I have had a few problems in making a multidimensional array for questions.
My first unsuccessful attempt is the following.
#1
$result = pg_query_params ( $dbconn,
"SELECT question_id, body
FROM questions",
array ()
);
while ( $row = pg_fetch_array ( $result ) ) {
$question_body [ $row['question_id'] ] ['body'] = $row['body'];
$question_index = explode ( " ", $question_body[ $row['question_id'] ] ['body'] );
$question_index = array_unique ( $question_index );
}
var_dump( $question_index );
The problem with this code is that it combines the words in each question.
It seems that I cannot use explode
, since it seems to make only a single dimensional array.
I also run the following code trying to get question_id unsuccessfully.
#2
while ( $row = pg_fetch_array ( $result ) ) {
$question_body [ $row['question_id'] ] ['body'] = $row['body'];
$question_index[ $row['question_id'] ] = explode ( " ", $question_body[ $row['question_id'] ] ['body'] );
$question_index[ $row['question_id'] ]= array_unique ( $question_index );
}
var_dump( $question_index );
Solution
Do yourself a favor and take a look at Zend_Search_Lucene.
OTHER TIPS
Note that str_replace
can accept an array of values as the needle.
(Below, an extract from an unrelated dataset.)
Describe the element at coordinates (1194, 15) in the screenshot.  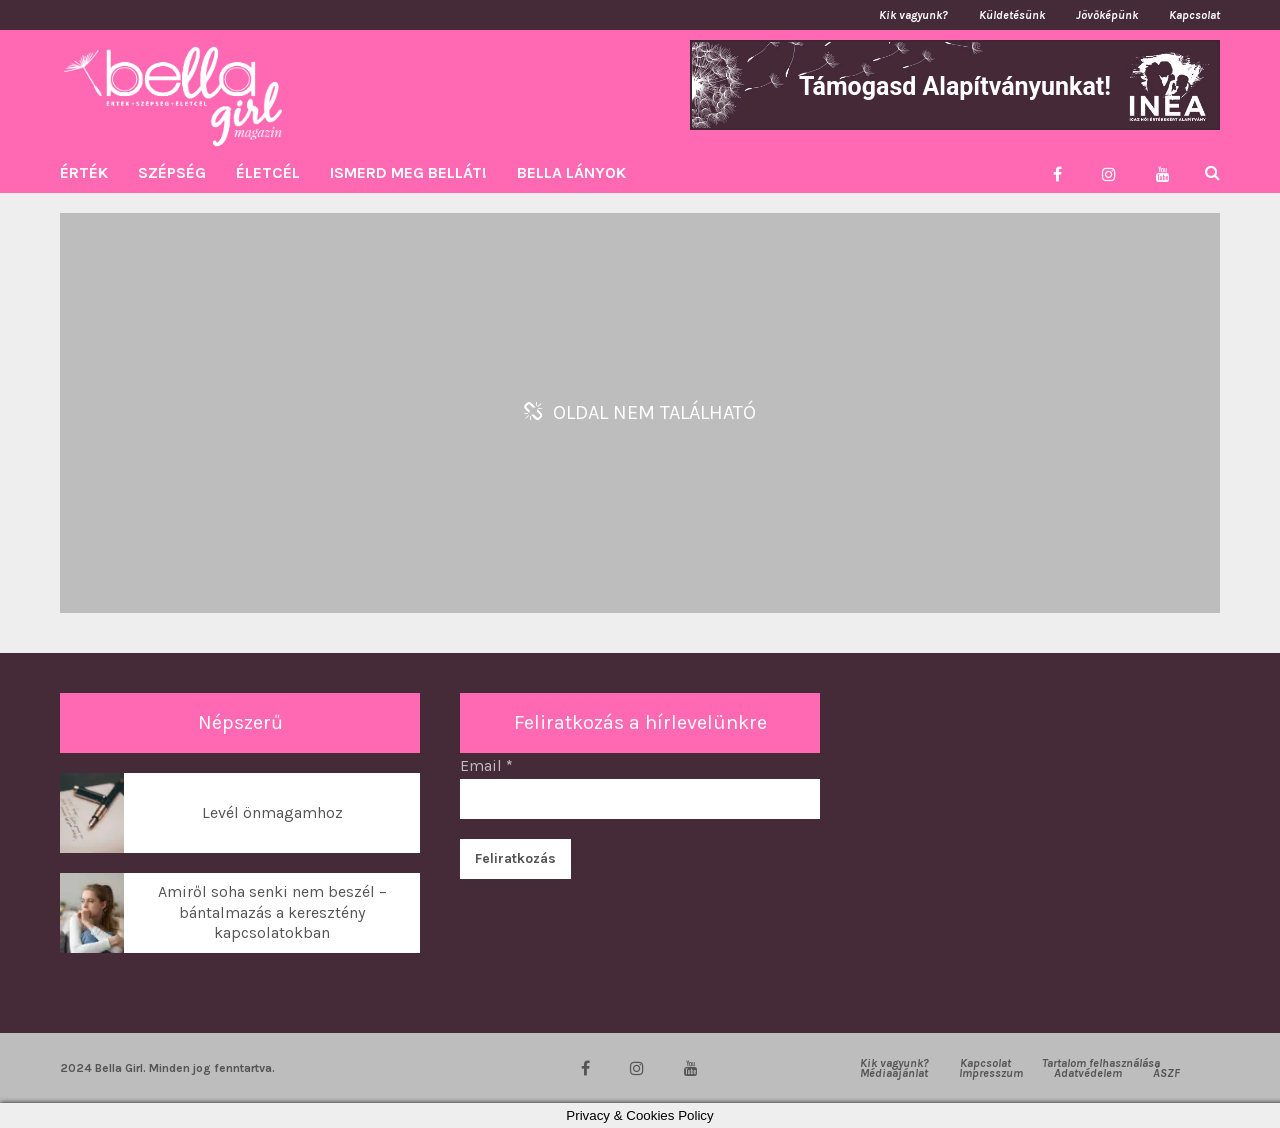 I see `Kapcsolat` at that location.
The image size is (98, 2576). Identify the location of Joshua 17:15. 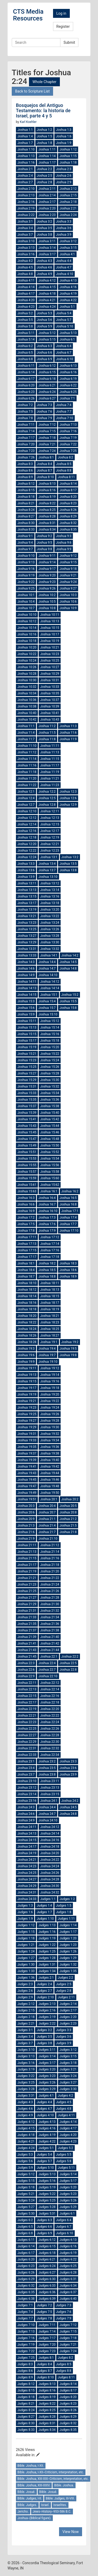 (27, 1250).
For example,
$body = str_replace(array(',', '.'), '', $body);
replaces any instance of an element in the array with an empty string.
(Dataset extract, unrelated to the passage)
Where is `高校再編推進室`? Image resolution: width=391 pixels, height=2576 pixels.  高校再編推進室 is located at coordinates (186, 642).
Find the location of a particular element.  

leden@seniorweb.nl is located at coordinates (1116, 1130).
Alternatively, I'd suggest looking at some pre-built search and indexing libraries. It's a very hard area to get right from scratch and you're much more likely to get reliable results using an already-polished indexing and searching algorithm.
It would be a good idea to first extract all the textual (non-markup) content from the pages by using a DOM parser. See this:
I finally decided to use Postgres commands such as LIKE
for search.
It has been much easier for me to make the data manipulation at DB than at PHP.